The matrix looks like this:
0,2,4,1,6,0,0
2,0,0,0,5,0,0
4,0,0,0,0,5,0
1,0,0,0,1,1,0
6,5,0,1,0,5,5
0,0,5,1,5,0,0
0,0,0,0,5,0,0
When I start trying to do this:
y = y + 5
x = x + 5
node = Alist[x][y]
I receieve an error saying:
node = Alist[x][y]
IndexError: list index out of range
If I was to just write:
y = y + 5
node = Alist[x][y]
print node
It would work completely fine but when I introduce both x and y I start to get list index out of range problems. In my mind it should now read:
node = Alist[5][5]
Which is 0 if you follow the matrix
def create_matrix(file):
with open('network.txt') as f:
Alist = []
for line in f:
part = []
for x in line.split(','):
part.append(int(x))
Alist.append(part)
return Alist
#used to set the start node, used once
def start_node(Alist):
x=0
y=0
#point node to pos [0][0] of Alist
node = Alist[x][y]
#test if node == 0
while node == 0:
y = y + 5
x = x + 5
node = Alist[x][y]
#create a list to hold co-ordinates
if node != 0:
#return node for processing by check_neighbours
return node, x, y
#def current_node(Alist, x, y)
#test neighbours to see if they can be used
def check_neighbours(node, Alist, i, j):
#print out values of x and y
print "x = %d" %i
print "y = %d" % j
print "node in check_neighbours is " + str(node)

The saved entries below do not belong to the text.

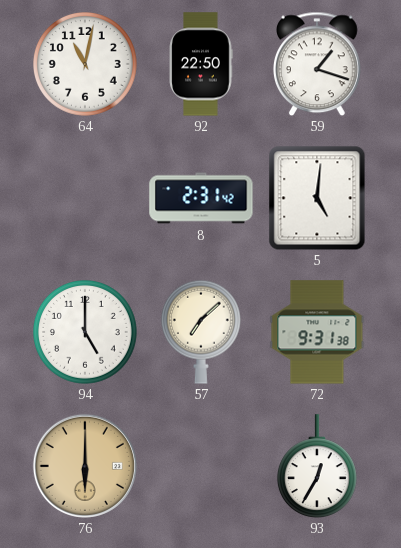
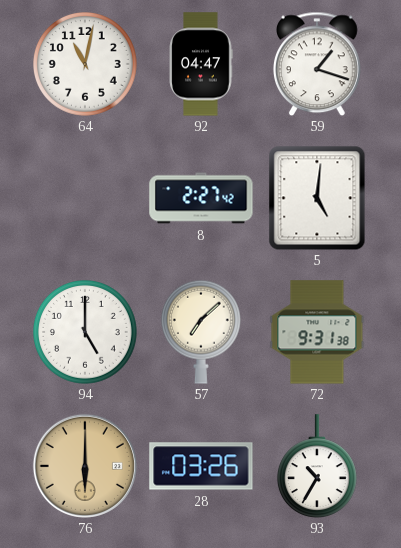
92: 22:50 -> 04:47
8: 2:31 -> 2:27
28: none -> 03:26
93: 12:35 -> 10:35
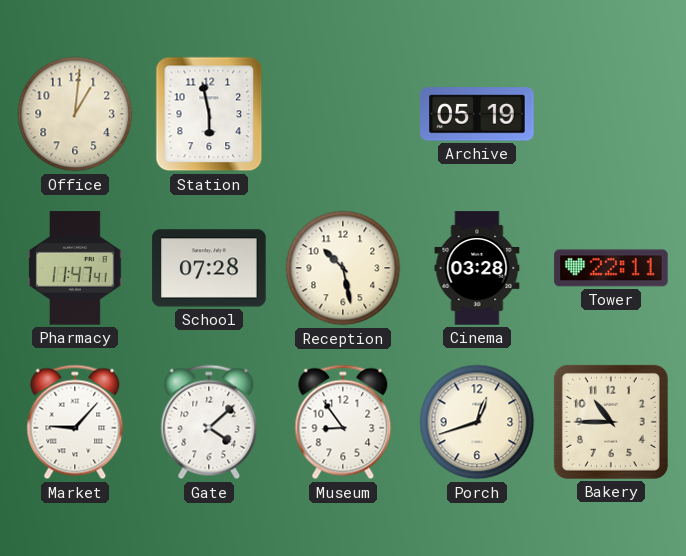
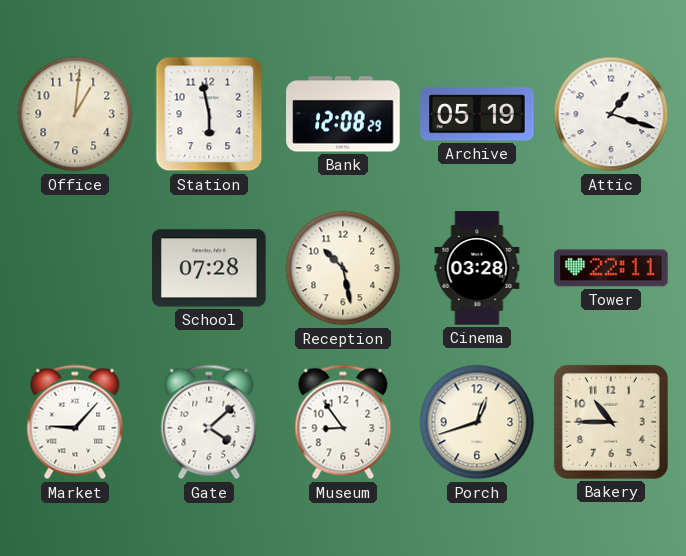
Bank: none -> 12:08
Attic: none -> 1:18
Pharmacy: 11:47 -> none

#running of code begins here
def main():
file = ("F:/media/KINGSTON/Networking/network.txt")
Alist = create_matrix(file)
node, x, y = start_node(Alist)
check_neighbours(node, Alist, x, y)
main()
It's the second iteration round the loop that's failing, because it sets x and y to 10, where you only have 7 items in each dimension.

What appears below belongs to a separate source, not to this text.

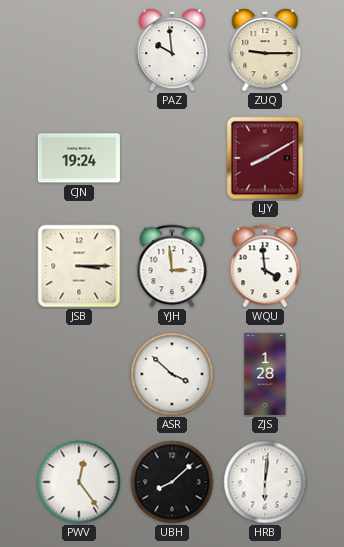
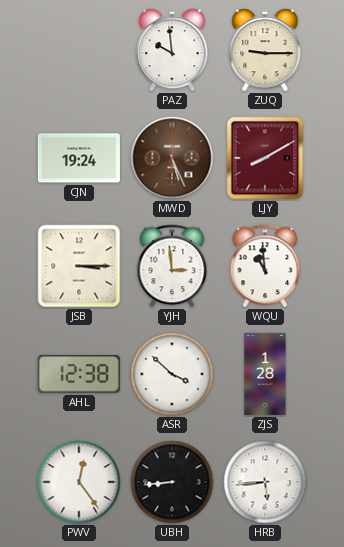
MWD: none -> 5:26
WQU: 3:59 -> 10:59
AHL: none -> 12:38
UBH: 8:08 -> 8:44
HRB: 6:01 -> 5:44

Your loop while node == 0: moves down the diagonal of the matrix five steps at a time, falling off the end. It would fall off the end even if it went one at a time, because that diagonal is all zeros.

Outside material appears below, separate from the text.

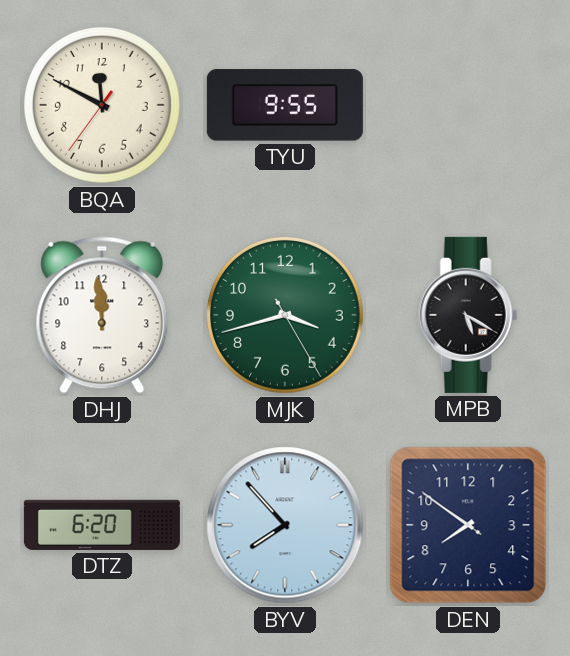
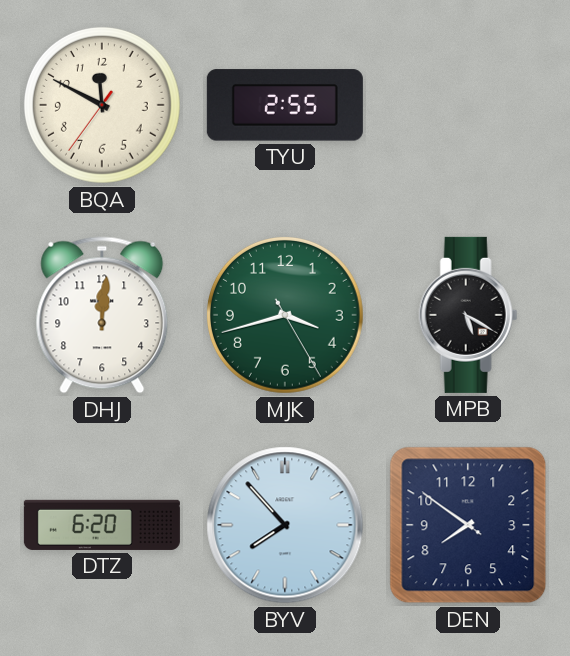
TYU: 9:55 -> 2:55
DHJ: 11:59 -> 12:01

Perhaps you meant if node == 0?
I don't know what the code is actually trying to do, but you need to rethink the algorithm. :-)
If I follow your code in start_node you are
a) Not performing any kind of bounds checking
and
b) Jumping down the diagonal elements of your matrix, which are all zero, until you go out of bounds, as your error tells you. Presumably when you are incrementing only one of your indices you are lucky in that you hit a non-zero element before going out of bounds
In this code, start_node returns the first non-zero "node".
I used mat instead of Alist as I feel it is more Pythonic.
Comments note the changes and tips.
def create_matrix(fname): # don't use built-ins as variable names!!
with open(fname) as f: # you take filename in arguments, but don't use it..
# why not use in-built functions and list comprehensions ?
mat = [map(int,line.split(',')) for line in f]
return mat
#used to set the start node, used once
def start_node(mat):
# for each row in matrix (index)..
for i1 in range(len(mat)):
# for each cell in row (index)..
for i2 in range(len(mat[i1])):
# mat[i1][i2] is the node/cell..
if mat[i1][i2] != 0:
# return node, x, y :)
return mat[i1][i2], i2, i1
# test neighbours to see if they can be used
# same as yours
def check_neighbours(node, Alist, i, j):
#print out values of x and y
print "x = %d" % (i,)
print "y = %d" % (j,)
print "node (in check_neighbours) is " + str(node)
#running of code begins here
def main():
fname = "F:/media/KINGSTON/Networking/network.txt"
mat = create_matrix(fname)
node, x, y = start_node(mat)
check_neighbours(node, mat, x, y)
main()
Explanation:
mat = [map(int,line.split(',')) for line in f]
This is a list comprehension. map is an in-built method.
The for loops in start_node...
for i1 in range(len(mat)): # 1
for i2 in range(len(mat[i1])): # 2
len(mat) is the number of rows in your matrix.
range(len(mat)) gives us the indexes of each row.
len(mat[i1]) gives us the length of the current row.
range(len(mat[i1])) gives us the indexes of each column in that row.
In your code, you were incrementing both x and y (here i2 and i1 respectively) so were moving diagonally.